### Collected data
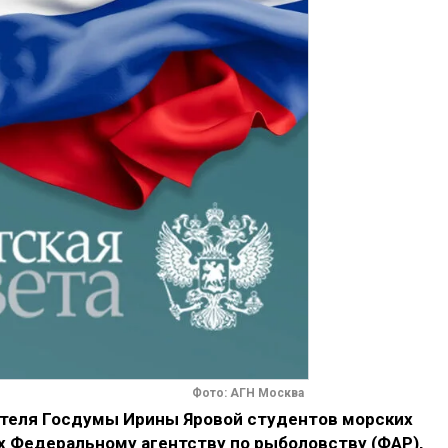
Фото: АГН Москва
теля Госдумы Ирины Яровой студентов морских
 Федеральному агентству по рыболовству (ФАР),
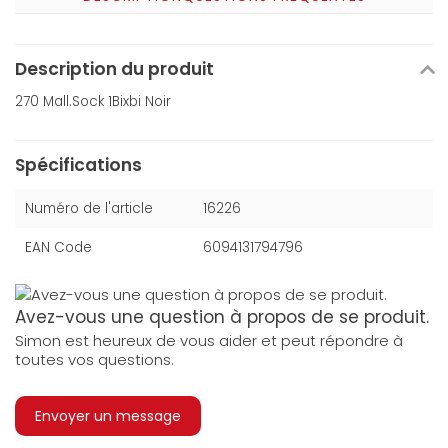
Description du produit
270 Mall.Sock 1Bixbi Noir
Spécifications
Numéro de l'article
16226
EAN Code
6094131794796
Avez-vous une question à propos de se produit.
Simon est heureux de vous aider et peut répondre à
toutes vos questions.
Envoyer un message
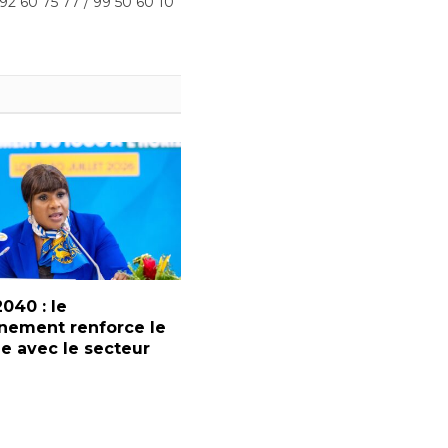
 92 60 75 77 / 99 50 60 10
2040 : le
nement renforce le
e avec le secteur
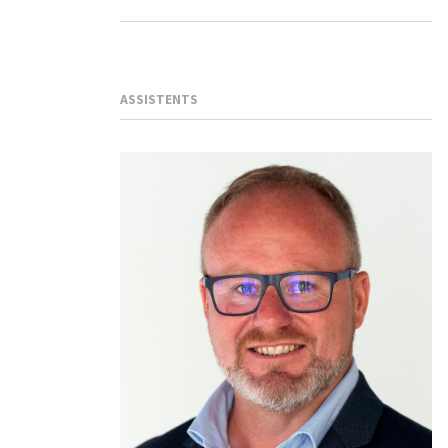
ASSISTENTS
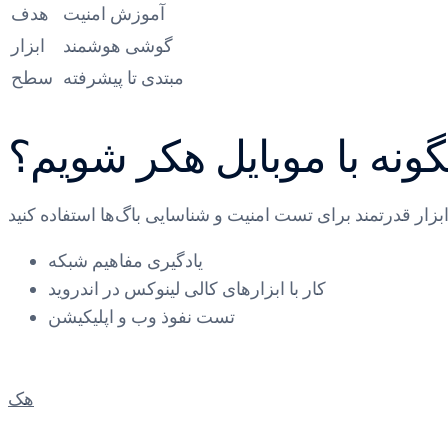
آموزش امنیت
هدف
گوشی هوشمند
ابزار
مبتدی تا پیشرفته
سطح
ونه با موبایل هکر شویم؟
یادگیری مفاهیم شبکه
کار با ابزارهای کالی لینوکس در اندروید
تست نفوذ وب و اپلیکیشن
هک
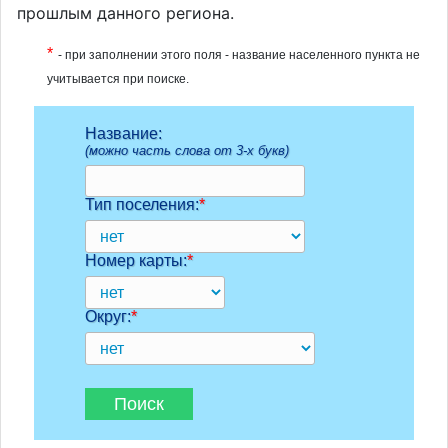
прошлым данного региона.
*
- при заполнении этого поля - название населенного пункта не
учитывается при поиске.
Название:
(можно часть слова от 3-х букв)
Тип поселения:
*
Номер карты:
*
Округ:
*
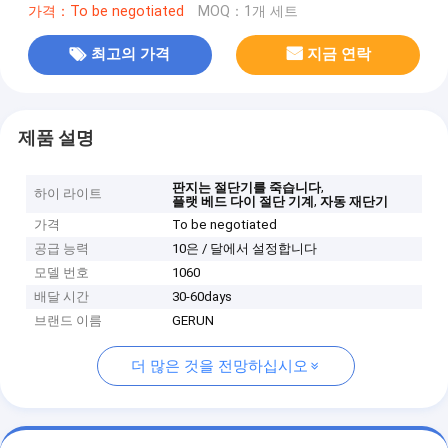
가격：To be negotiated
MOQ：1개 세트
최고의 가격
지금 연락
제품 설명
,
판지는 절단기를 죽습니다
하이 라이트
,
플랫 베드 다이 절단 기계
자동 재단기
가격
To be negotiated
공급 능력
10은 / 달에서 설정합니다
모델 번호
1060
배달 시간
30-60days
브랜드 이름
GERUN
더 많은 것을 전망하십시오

### INSTRUCTIONS FOR THE TASK
Copy every line of the entries above in which "negotiated" occurs.

### RESULT OF THIS TASK
가격：To be negotiated
To be negotiated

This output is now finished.